The impact of manual vacuuming of partition tables with global partition indexes in KingbaseESV8R6

Background

There is such a case at the customer site. There is a large table with 500 partitions, and each partition has 200,000 records. There are updates very frequently and autovacuum is often triggered. Since the table is very large, autovacuum takes a long time. According to feedback from on-site colleagues, when manually vacuum partitioning, an error message was reported: “multiple backends attempting to wait for pincount 1”, which roughly means that the manual vacuum and autovacuum processes conflict. After querying the sys_stat_activity view, it turns out that the three default autovacuum processes are all busy. You can view the autovacuum_max_workers parameter. The default is 3, which indicates the number of processes that autovacuum is working on at the same time.

Faced with such a problem, you should first avoid the existence of this kind of database architecture according to the business type before application planning and deployment. For example, split the business, or increase parameter settings, storage performance, etc. in advance to avoid this risk. Currently, you can Increase the number of autovacuum_max_workers processes. However, increasing this parameter may cause excessive IO pressure. This requires appropriate adjustment of this parameter in conjunction with monitoring system resource usage. Since the customer’s consent is required, the current solution is to close the autovacuum process and then enable manual vacuum partition table. Next, we need to verify that we have a local partition index and a global partition index.

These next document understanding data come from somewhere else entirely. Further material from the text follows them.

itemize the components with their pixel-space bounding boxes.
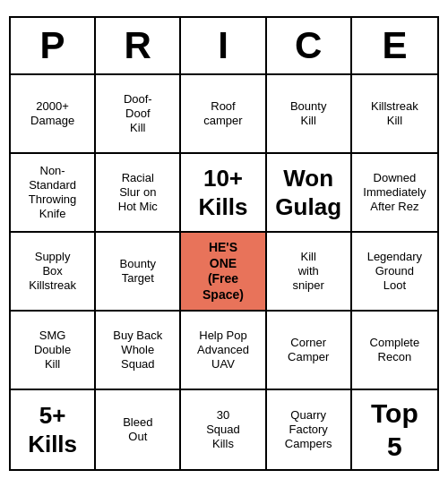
- header-letter-e: E: [352, 18, 437, 73]
- bingo-cell-r1c1: 2000+Damage: [11, 75, 96, 154]
- bingo-cell-r4c2: Buy BackWholeSquad: [96, 312, 181, 390]
- bingo-cell-r5c4: QuarryFactoryCampers: [267, 390, 352, 469]
- bingo-cell-r3c4: Killwithsniper: [267, 233, 352, 312]
- bingo-cell-r2c1: Non-StandardThrowingKnife: [11, 154, 96, 233]
- bingo-cell-r3c2: BountyTarget: [96, 233, 181, 312]
- bingo-cell-r5c1: 5+Kills: [11, 390, 96, 469]
- bingo-cell-r2c5: DownedImmediatelyAfter Rez: [352, 154, 437, 233]
- bingo-cell-r1c2: Doof-DoofKill: [96, 75, 181, 154]
- bingo-cell-r3c3: HE'SONE(FreeSpace): [181, 233, 266, 312]
- bingo-cell-r1c3: Roofcamper: [181, 75, 266, 154]
- bingo-cell-r2c4: WonGulag: [267, 154, 352, 233]
- bingo-cell-r4c1: SMGDoubleKill: [11, 312, 96, 390]
- bingo-card: PRICE 2000+DamageDoof-DoofKillRoofcamper…: [9, 16, 439, 471]
- bingo-cell-r3c5: LegendaryGroundLoot: [352, 233, 437, 312]
- header-letter-r: R: [96, 18, 181, 73]
- bingo-cell-r2c3: 10+Kills: [181, 154, 266, 233]
- bingo-header: PRICE: [11, 18, 437, 75]
- bingo-cell-r1c4: BountyKill: [267, 75, 352, 154]
- bingo-cell-r5c3: 30SquadKills: [181, 390, 266, 469]
- header-letter-p: P: [11, 18, 96, 73]
- bingo-cell-r5c5: Top5: [352, 390, 437, 469]
- bingo-grid: 2000+DamageDoof-DoofKillRoofcamperBounty…: [11, 75, 437, 469]
- bingo-cell-r4c5: CompleteRecon: [352, 312, 437, 390]
- bingo-cell-r3c1: SupplyBoxKillstreak: [11, 233, 96, 312]
- bingo-cell-r2c2: RacialSlur onHot Mic: [96, 154, 181, 233]
- header-letter-i: I: [181, 18, 266, 73]
- bingo-cell-r4c3: Help PopAdvancedUAV: [181, 312, 266, 390]
- bingo-cell-r1c5: KillstreakKill: [352, 75, 437, 154]
- bingo-cell-r4c4: CornerCamper: [267, 312, 352, 390]
- bingo-cell-r5c2: BleedOut: [96, 390, 181, 469]
- header-letter-c: C: [267, 18, 352, 73]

Impact of manual vacuuming of partition tables.

Experimental environment, close the autovacuum process:

Test

Verify the partition table of the local partition index, and vacuum both partitions to see if there are locks waiting.

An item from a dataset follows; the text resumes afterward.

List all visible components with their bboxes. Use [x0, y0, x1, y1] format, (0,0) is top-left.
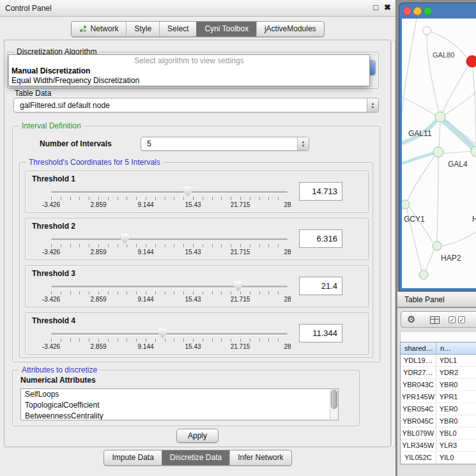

create table part_tab01(part_key char(1),state char(1),desc_content text)
partition by range(part_key)
(
  partition part_0 values less than(1),
  partition part_1 values less than(2)
);

insert into part_tab01 select '0','0',repeat('a',1000) from generate_series(1,500000);
insert into part_tab01 select '0','1',repeat('b',1000) from generate_series(1,10);
insert into part_tab01 select '1','1',repeat('a',1000) from generate_series(1,500000);
insert into part_tab01 select '1','0',repeat('b',1000) from generate_series(1,10);


create index idx_part_tab01_state on part_tab01(state);

select count(*) from part_tab01_part_0;
select count(*) from part_tab01_part_1;


alter system set autovacuum=off;
select sys_reload_conf();
show autovacuum;

update part_tab01_part_0 set desc_content='aaa';
update part_tab01_part_1 set desc_content='bbb';

Check partition expansion rate
  SELECT
     schemaname||'.'||relname,
     n_dead_tup,
     n_live_tup,
     round(n_dead_tup * 100 / (n_live_tup + n_dead_tup),2) AS dead_tup_ratio
 FROM
     pg_stat_all_tables
 WHERE relname='part_tab01_part_0'
 ORDER BY dead_tup_ratio DESC;
         ?column? | n_dead_tup | n_live_tup | dead_tup_ratio
-------------------------- + ------------ + ---------- -- +----------------
 public.part_tab01_part_0 | 100010 | 100010 | 50.00
(1 row)

  SELECT
     schemaname||'.'||relname,
     n_dead_tup,
     n_live_tup,
     round(n_dead_tup * 100 / (n_live_tup + n_dead_tup),2) AS dead_tup_ratio
 FROM
     pg_stat_all_tables
 WHERE relname='part_tab01_part_1'
 ORDER BY dead_tup_ratio DESC;
         ?column? | n_dead_tup | n_live_tup | dead_tup_ratio
-------------------------- + ------------ + ---------- -- +----------------
 public.part_tab01_part_1 | 100010 | 100010 | 50.00
(1 row)

Execute the following vacuum commands in two windows at the same time.
vacuum part_tab01_part_0;
vacuum part_tab01_part_1;
There is no lock waiting, and vacuum of two partitions can be completed at the same time

Verify the partition table of the global partition index and vacuum whether there are locks waiting for both partitions.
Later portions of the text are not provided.